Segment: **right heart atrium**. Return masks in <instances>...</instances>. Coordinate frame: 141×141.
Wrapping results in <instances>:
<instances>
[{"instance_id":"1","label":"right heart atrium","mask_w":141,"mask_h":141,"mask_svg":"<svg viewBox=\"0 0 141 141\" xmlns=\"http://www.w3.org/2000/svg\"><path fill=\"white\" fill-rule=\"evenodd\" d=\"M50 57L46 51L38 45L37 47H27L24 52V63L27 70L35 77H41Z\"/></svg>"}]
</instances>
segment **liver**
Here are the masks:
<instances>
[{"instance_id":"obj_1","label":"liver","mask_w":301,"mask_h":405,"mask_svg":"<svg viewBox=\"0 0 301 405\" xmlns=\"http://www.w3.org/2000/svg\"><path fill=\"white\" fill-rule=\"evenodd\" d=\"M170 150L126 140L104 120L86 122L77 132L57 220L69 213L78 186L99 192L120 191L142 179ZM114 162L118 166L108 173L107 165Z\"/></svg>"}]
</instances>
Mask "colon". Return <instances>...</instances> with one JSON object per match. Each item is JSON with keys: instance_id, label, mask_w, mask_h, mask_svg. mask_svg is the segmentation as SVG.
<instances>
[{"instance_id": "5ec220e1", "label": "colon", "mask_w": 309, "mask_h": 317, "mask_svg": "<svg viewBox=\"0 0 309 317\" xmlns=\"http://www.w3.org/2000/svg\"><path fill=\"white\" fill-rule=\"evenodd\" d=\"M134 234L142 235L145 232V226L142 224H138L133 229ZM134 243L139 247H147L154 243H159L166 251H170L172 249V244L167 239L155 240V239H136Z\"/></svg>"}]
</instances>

________

What to produce —
Up to and including the last line of the records above, print exactly every line from the one that contains "segment **liver**" onward.

Response to this task —
segment **liver**
Here are the masks:
<instances>
[{"instance_id":"obj_1","label":"liver","mask_w":301,"mask_h":405,"mask_svg":"<svg viewBox=\"0 0 301 405\" xmlns=\"http://www.w3.org/2000/svg\"><path fill=\"white\" fill-rule=\"evenodd\" d=\"M170 150L126 140L104 120L86 122L77 132L57 220L69 213L78 186L99 192L120 191L142 179ZM114 162L118 166L108 173L107 165Z\"/></svg>"}]
</instances>
Mask "colon". Return <instances>...</instances> with one JSON object per match. Each item is JSON with keys: instance_id, label, mask_w, mask_h, mask_svg. mask_svg is the segmentation as SVG.
<instances>
[{"instance_id": "5ec220e1", "label": "colon", "mask_w": 309, "mask_h": 317, "mask_svg": "<svg viewBox=\"0 0 309 317\" xmlns=\"http://www.w3.org/2000/svg\"><path fill=\"white\" fill-rule=\"evenodd\" d=\"M134 234L142 235L145 232V226L142 224H138L133 229ZM134 243L139 247H147L154 243H159L166 251H170L172 249V244L167 239L155 240V239H136Z\"/></svg>"}]
</instances>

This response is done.